Yang Qian, Li Mengmeng, Xiao Zian, Feng Yekai, Lei Lanjie, Li Shisheng
Department of Otorhinolaryngology Head and Neck Surgery, The Second Xiangya Hospital, Central South University, Changsha 410011, Hunan, China.
Key Laboratory of Artificial Organs and Computational Medicine in Zhejiang Province, Institute of Translational Medicine, Zhejiang Shuren University, Hangzhou 310015, Zhejiang, China.
Biomater Res. 2025 Mar 24;29:0171. doi: 10.34133/bmr.0171. eCollection 2025.
Precision medicine is a personalized medical model based on the individual's genome, phenotype, and lifestyle that provides tailored treatment plans for patients. In this context, tumor organoids, a 3-dimensional preclinical model based on patient-derived tumor cell self-organization, combined with digital analysis methods, such as high-throughput sequencing and image processing technology, can be used to analyze the genome, transcriptome, and cellular heterogeneity of tumors, so as to accurately track and assess the growth process, genetic characteristics, and drug responsiveness of tumor organoids, thereby facilitating the implementation of precision medicine. This interdisciplinary approach is expected to promote the innovation of cancer diagnosis and enhance personalized treatment. In this review, the characteristics and culture methods of tumor organoids are summarized, and the application of multi-omics, such as bioinformatics and artificial intelligence, and the digital methods of organoids in precision medicine research are discussed. Finally, this review explores the main causes and potential solutions for the bottleneck in the clinical translation of digital tumor organoids, proposes the prospects of multidisciplinary cooperation and clinical transformation to narrow the gap between laboratory and clinical settings, and provides references for research and development in this field.
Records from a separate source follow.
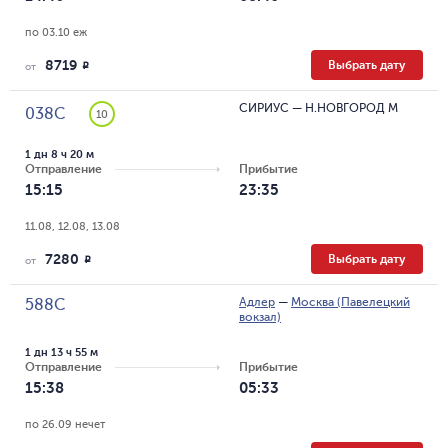
по 03.10 еж
8719
Выбрать дату
R
от
СИРИУС
—
Н.НОВГОРОД М
038С
10
1 дн 8 ч 20 м
Отправление
Прибытие
15:15
23:35
11.08, 12.08, 13.08
7280
Выбрать дату
R
от
Адлер
—
Москва (Павелецкий
588С
вокзал)
1 дн 13 ч 55 м
Отправление
Прибытие
15:38
05:33
по 26.09 нечет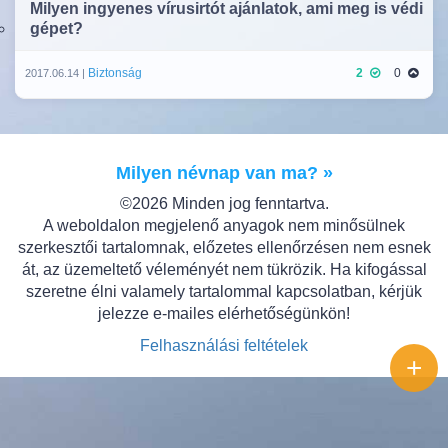
Milyen ingyenes vírusirtót ajánlatok, ami meg is védi
gépet?
Biztonság
2
0
2017.06.14 |
Milyen névnap van ma? »
©2026 Minden jog fenntartva.
A weboldalon megjelenő anyagok nem minősülnek
szerkesztői tartalomnak, előzetes ellenőrzésen nem esnek
át, az üzemeltető véleményét nem tükrözik. Ha kifogással
szeretne élni valamely tartalommal kapcsolatban, kérjük
jelezze e-mailes elérhetőségünkön!
Felhasználási feltételek
+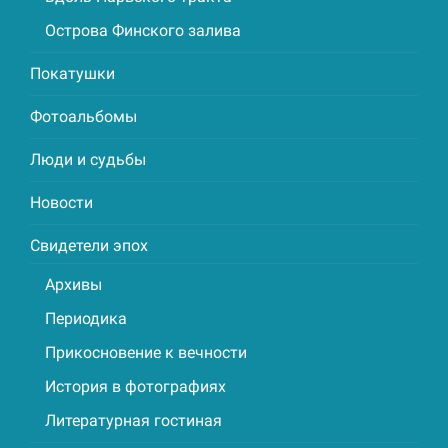
Острова Финского залива
Покатушки
Фотоальбомы
Люди и судьбы
Новости
Свидетели эпох
Архивы
Периодика
Прикосновение к вечности
История в фотографиях
Литературная гостиная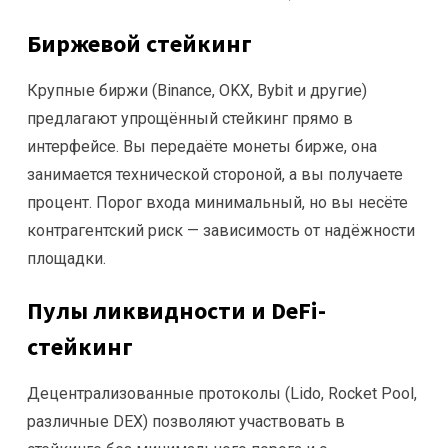
Биржевой стейкинг
Крупные биржи (Binance, OKX, Bybit и другие)
предлагают упрощённый стейкинг прямо в
интерфейсе. Вы передаёте монеты бирже, она
занимается технической стороной, а вы получаете
процент. Порог входа минимальный, но вы несёте
контрагентский риск — зависимость от надёжности
площадки.
Пулы ликвидности и DeFi-
стейкинг
Децентрализованные протоколы (Lido, Rocket Pool,
различные DEX) позволяют участвовать в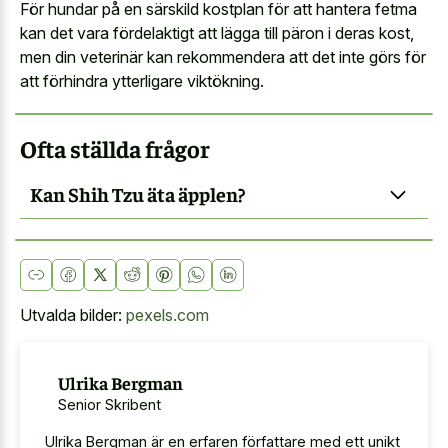
För hundar på en särskild kostplan för att hantera fetma
kan det vara fördelaktigt att lägga till päron i deras kost,
men din veterinär kan rekommendera att det inte görs för
att förhindra ytterligare viktökning.
Ofta ställda frågor
Kan Shih Tzu äta äpplen?
Utvalda bilder:
pexels.com
Ulrika Bergman
Senior Skribent
Ulrika Bergman är en erfaren författare med ett unikt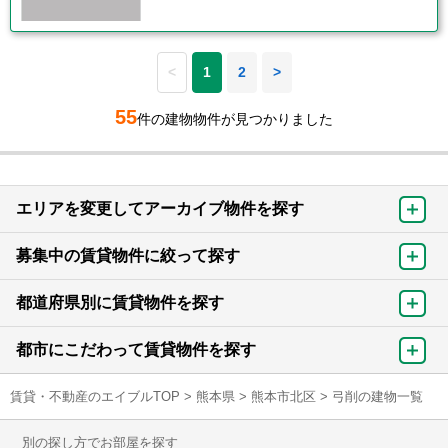
<
1
2
>
55
件の建物物件が見つかりました
エリアを変更してアーカイブ物件を探す
募集中の賃貸物件に絞って探す
都道府県別に賃貸物件を探す
都市にこだわって賃貸物件を探す
賃貸・不動産のエイブルTOP
>
熊本県
>
熊本市北区
>
弓削の建物一覧
別の探し方でお部屋を探す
精准医学是一种基于个体基因组、表型和生活方式的个性化医疗模式,它为患者提供量身定制的治疗方案。在此背景下,肿瘤类器官作为一种基于患者来源的肿瘤细胞自组织形成的三维临床前模型,与高通量测序和图像处理技术等数字分析方法相结合,可用于分析肿瘤的基因组、转录组和细胞异质性,从而准确追踪和评估肿瘤类器官的生长过程、遗传特征和药物反应性,进而推动精准医学的实施。这种跨学科方法有望促进癌症诊断的创新并加强个性化治疗。在这篇综述中,总结了肿瘤类器官的特征和培养方法,并讨论了生物信息学和人工智能等多组学以及类器官数字方法在精准医学研究中的应用。最后,本综述探讨了数字肿瘤类器官临床转化瓶颈的主要原因和潜在解决方案,提出了多学科合作和临床转化以缩小实验室与临床差距的前景,并为该领域的研发提供参考。